With the favourite redacted, switch tactics and cull everything at odds of longer than 40-1.
True, in the last decade that method would have cost two longshot winners: Michelle Payne’s history-making Prince Of Penzance in 2015 and last year’s winner, Knight’s Choice. But the other eight out of 10 results indicate that most Cup winners are neither hot favourites nor totally friendless in the market.
Statistics are tricky but they suggest that most Cups are won by four, five and six year olds, with seven year olds breaking through occasionally and winners rarely coming from extra wide barriers.

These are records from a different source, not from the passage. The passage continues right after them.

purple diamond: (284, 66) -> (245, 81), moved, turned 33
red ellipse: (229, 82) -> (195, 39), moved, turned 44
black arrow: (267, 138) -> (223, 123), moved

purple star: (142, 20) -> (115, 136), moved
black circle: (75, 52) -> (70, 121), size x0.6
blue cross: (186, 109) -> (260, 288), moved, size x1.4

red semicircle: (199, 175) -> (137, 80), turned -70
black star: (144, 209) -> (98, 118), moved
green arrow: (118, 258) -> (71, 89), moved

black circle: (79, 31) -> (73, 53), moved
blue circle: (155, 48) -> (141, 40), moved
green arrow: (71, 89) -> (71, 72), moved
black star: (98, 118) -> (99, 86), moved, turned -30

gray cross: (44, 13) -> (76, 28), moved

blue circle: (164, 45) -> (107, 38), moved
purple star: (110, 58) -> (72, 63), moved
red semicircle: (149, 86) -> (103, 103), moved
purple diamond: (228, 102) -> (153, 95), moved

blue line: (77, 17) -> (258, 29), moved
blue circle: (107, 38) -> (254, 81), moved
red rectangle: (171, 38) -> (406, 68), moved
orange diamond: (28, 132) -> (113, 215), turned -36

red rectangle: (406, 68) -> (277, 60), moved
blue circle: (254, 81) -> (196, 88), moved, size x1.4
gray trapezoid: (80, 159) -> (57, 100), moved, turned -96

Keen students should note the six-month discrepancy between northern-hemisphere horses and locals. An import ruled a “five-year-old” by Australasian time is really only four and a half, meaning Makybe Diva was six years and seven months old (not a true seven-year-old) when she won her third Cup.
Marginal? Yes. But if age counts against stayers that are seven or eight, then imports lumped in the same bracket with locals have a slight edge.
This helps make the case for Onesmoothoperator, the veteran Yorkshire raider who won last year’s Geelong Cup like a beauty and last week’s Moonee Valley Cup in even better style.
The Yorkshire ripper might be eight in the racebook but he’s really seven years and seven months – and everyone knows seven is such a lucky number that many owners give horses seven-letter names. Like Windbag, for instance. Or Meydaan, the son of Frankel to be ridden by the superstar James McDonald.
Facts and figures are for form aficionados whereas a reporter’s instinct is to barrack for the best stories.
Country boy Harry Coffey picking up the ride on Onesmoothoperator (after big-timer Zahra opted for the favourite) is exactly such a story. But the quiet hero of Swan Hill, who has stared down the life sentence of cystic fibrosis, isn’t the only good yarn going around.
Paul Preusker towed Surprise Baby down from the Wimmera in 2019 and was gutted when the horse flashed home too late. The bush trainer’s chance of redemption comes with last-start Geelong Cup winner Torranzino, to be ridden by Celine Gaudray.
Five years ago, jockey “coach” Alf Matthews told this reporter that this kid Gaudray was destined for great things. Now’s her chance to prove him right.
That is, of course, if all those once-a-year punters who love a pretty grey don’t spoil it when the dashing Presage Nocturne comes streaming past the way he ran his slashing fourth in the Caulfield Cup.
Back when Banjo Paterson wrote The Man from Snowy River, his contemporary bush poet Will Ogilvie published a popular book of verse named Fair Girls and Gray Horses. A beautiful title and maybe the clue to a box trifecta on Tuesday.